On the other side of the state from Youngstown, where a business incubator is helping to stave off the worst effects of the declining industrial economy, Wilmington, Ohio, is trying to figure out what happens after 8,000 DHL jobs disappear. This AP story outlines their creative answer with a three-pronged strategy:

Shop at local stores to keep money from leaving the economy

Grow food to save money and relieve dependence on food banks

Weatherize homes to cut energy bills and put people to work

Local commerce and green jobs are an appealing solution to the problems facing places like Youngstown and Wilmington. The new stimulus bill has $11 billion to weatherize low-income homes. The campaign in Wilmington hopes to use $30 million of it to create 1,300 jobs making 10,000 homes more energy efficient. The program, Energize Clinton County, is being launched by two locals who are delaying the Peace Corps to work at home.

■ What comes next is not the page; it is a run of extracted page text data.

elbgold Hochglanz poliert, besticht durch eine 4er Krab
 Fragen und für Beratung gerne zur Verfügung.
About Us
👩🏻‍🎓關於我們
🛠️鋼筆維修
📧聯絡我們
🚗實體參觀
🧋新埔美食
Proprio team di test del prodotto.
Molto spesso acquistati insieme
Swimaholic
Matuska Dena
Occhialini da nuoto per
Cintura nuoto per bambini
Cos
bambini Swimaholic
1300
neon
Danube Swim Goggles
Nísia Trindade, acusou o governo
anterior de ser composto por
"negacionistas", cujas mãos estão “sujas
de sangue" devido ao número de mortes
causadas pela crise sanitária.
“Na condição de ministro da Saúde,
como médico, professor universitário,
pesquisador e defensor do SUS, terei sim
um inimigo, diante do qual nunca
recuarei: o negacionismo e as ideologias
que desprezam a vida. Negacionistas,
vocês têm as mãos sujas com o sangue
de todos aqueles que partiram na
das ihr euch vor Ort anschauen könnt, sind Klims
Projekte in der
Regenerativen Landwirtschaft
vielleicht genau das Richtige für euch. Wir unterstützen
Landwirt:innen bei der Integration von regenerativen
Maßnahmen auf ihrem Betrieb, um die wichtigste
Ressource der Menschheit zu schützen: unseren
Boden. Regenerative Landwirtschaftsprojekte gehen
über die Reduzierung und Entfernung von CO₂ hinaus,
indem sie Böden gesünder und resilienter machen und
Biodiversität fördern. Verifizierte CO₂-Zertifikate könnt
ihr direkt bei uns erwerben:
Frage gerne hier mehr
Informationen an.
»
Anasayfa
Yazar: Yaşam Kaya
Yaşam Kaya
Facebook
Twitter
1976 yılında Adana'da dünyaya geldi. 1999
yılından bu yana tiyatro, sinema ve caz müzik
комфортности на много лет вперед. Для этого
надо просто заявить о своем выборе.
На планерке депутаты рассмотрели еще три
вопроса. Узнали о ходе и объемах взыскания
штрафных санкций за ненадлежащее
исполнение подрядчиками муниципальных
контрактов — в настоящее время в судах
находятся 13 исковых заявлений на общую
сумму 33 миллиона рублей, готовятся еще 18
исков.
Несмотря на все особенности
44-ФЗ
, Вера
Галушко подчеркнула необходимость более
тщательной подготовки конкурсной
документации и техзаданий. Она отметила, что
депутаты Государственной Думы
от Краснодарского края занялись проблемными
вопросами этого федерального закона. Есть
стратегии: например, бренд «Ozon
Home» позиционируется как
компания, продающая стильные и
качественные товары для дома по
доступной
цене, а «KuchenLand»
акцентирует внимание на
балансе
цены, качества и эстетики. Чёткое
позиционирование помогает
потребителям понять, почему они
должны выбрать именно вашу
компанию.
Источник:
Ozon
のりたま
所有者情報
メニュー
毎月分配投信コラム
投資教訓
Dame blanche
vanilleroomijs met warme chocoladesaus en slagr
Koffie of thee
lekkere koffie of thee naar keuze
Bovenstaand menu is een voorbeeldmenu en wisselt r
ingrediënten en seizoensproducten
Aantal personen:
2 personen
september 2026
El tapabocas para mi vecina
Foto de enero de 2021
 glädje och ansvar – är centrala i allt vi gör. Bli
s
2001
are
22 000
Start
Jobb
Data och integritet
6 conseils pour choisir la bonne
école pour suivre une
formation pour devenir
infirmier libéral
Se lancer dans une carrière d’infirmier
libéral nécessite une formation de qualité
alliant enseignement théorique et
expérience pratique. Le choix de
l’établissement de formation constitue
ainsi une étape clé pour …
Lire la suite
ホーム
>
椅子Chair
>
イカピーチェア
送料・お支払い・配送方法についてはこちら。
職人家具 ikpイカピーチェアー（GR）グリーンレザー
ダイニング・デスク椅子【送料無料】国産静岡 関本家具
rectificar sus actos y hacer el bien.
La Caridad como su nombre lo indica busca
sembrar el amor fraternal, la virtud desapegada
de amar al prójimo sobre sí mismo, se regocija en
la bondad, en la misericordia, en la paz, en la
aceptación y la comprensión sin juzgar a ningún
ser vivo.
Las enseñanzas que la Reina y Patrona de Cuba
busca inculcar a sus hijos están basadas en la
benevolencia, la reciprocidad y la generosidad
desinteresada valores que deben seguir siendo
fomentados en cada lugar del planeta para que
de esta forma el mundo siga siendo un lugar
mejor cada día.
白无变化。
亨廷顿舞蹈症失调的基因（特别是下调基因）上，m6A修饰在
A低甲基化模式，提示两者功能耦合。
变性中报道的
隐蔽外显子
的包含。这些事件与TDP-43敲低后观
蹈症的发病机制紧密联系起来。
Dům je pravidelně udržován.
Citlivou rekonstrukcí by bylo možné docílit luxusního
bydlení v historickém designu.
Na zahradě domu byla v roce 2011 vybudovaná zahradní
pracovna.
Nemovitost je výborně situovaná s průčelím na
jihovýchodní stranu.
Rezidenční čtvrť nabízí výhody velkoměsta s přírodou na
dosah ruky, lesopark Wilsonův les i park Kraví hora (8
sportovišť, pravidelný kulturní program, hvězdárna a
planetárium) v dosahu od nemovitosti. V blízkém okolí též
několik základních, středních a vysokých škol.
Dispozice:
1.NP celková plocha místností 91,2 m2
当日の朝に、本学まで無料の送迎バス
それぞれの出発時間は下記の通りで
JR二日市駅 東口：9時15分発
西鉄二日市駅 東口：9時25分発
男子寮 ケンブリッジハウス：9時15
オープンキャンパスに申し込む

Will it work? Even if all those jobs are created, it’s still a fraction of the number that will be lost when the DHL hub closes. As I said below, the challenges in this economy are tremendous. But it seems clear that a local economy based on a broad Web of small and mid-sized businesses in different industries is more resilient than one dependent on luring a handful of large employers — and gambling that they stick around. So the question for entrepreneurs and communities alike: How do you create the conditions where those diverse local economies can grow, particularly in places like the Rust Belt that may suffer the worst of this crisis?